Essentially, both of these arts are rooted in Shotokan.  Understanding the history of either means that you need to know about the history of "japanese" karete.


----------



## dancingalone

All the shuri-te derived arts like Shotokan, TKD, and TSD look alike if the student is at a superficial level when his stance work and power generation methods are not understood or realized.  When taught and practiced correctly, a student in each of those disciplines can and should look different from each other when fighting and certainly at the least when practicing forms.


----------



## SageGhost83

I agree with dancingalone. They all share the same roots, but they all branched off at some point and have become quite different. Shotokan places a lot of emphasis on form and it is about generating obscene amounts of power. Plus there is that ikken hisatsu thing. Taekwondo seems to be more natural, less rigid, based around speed moreso than power, and the empasis is geared more toward sparring than perfecting one's form. Tang Soo Do, while I have only watched others practice it and my experience in it is haphazard at best, looks similar to Shotokan and Taekwondo put together, but there are a lot of little quirks and clever technical variations in there (such as the execution of the high block) that make it quite different from the other two. TKD and TSD have the same "parents", but they are not twins. TSD seems to be more traditional than TKD, and they still practice a lot of the old Shotokan katas. TKD seems to be more focused on competition and it uses the newly created forms. Of course, this is only from my own experience. Hope this helps.


----------



## JT_the_Ninja

SageGhost83 said:


> I agree with dancingalone. They all share the same roots, but they all branched off at some point and have become quite different. Shotokan places a lot of emphasis on form and it is about generating obscene amounts of power. Plus there is that ikken hisatsu thing. Taekwondo seems to be more natural, less rigid, based around speed moreso than power, and the empasis is geared more toward sparring than perfecting one's form. Tang Soo Do, while I have only watched others practice it and my experience in it is haphazard at best, looks similar to Shotokan and Taekwondo put together, but there are a lot of little quirks and clever technical variations in there (such as the execution of the high block) that make it quite different from the other two. TKD and TSD have the same "parents", but they are not twins. TSD seems to be more traditional than TKD, and they still practice a lot of the old Shotokan katas. TKD seems to be more focused on competition and it uses the newly created forms. Of course, this is only from my own experience. Hope this helps.

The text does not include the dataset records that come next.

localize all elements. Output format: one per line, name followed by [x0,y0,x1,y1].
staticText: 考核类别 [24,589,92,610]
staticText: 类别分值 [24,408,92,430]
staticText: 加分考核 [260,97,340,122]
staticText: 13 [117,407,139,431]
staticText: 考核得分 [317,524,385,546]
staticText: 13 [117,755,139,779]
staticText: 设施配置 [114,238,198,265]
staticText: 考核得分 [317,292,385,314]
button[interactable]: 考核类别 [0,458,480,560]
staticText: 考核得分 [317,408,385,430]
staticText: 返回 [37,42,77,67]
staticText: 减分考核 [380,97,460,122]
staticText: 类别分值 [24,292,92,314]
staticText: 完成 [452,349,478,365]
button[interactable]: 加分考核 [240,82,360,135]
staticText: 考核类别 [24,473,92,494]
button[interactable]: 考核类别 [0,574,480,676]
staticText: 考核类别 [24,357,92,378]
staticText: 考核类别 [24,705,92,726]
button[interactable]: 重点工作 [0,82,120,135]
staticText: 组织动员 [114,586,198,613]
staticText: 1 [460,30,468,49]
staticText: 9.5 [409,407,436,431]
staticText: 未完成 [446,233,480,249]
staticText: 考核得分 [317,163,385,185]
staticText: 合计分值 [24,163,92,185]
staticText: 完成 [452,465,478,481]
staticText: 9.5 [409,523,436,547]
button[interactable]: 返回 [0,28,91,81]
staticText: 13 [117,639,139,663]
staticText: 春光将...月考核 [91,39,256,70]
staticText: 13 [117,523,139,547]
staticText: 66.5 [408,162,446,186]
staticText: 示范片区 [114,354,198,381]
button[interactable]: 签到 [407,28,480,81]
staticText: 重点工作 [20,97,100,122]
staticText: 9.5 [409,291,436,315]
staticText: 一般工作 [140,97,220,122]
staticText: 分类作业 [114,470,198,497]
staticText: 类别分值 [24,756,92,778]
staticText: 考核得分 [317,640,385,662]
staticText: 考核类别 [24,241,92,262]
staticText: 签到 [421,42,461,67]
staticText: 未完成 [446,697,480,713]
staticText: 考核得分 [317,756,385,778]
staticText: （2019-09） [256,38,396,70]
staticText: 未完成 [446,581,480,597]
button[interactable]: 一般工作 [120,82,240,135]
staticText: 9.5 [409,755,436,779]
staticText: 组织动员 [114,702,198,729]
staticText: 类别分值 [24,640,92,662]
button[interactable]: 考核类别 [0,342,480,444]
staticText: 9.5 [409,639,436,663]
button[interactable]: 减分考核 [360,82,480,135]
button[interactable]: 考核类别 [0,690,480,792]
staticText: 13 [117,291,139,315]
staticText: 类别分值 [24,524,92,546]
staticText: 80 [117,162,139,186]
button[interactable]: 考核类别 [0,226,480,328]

I believe dancingalone's point was that an _untrained_ eye will see them as similar if not the same. Kick, punch, block. If you don't know anything about form, stance, et cetera, it can all look alike. If you take the time to look at it closely and learn something about it, though, there are differences aplenty.


----------



## Tez3

I had to stop doing my beloved Wado Ryu when the instructors left the area and I now do TSD, it was easy to pick up because the katas are so similiar as is the sparring. I've been to TKD classes before and found them very different from karate and TSD.


----------



## exile

Tez3 said:


> I had to stop doing my beloved Wado Ryu when the instructors left the area and I now do TSD, it was easy to pick up because the katas are so similiar as is the sparring. *I've been to TKD classes before and found them very different from karate and TSD*.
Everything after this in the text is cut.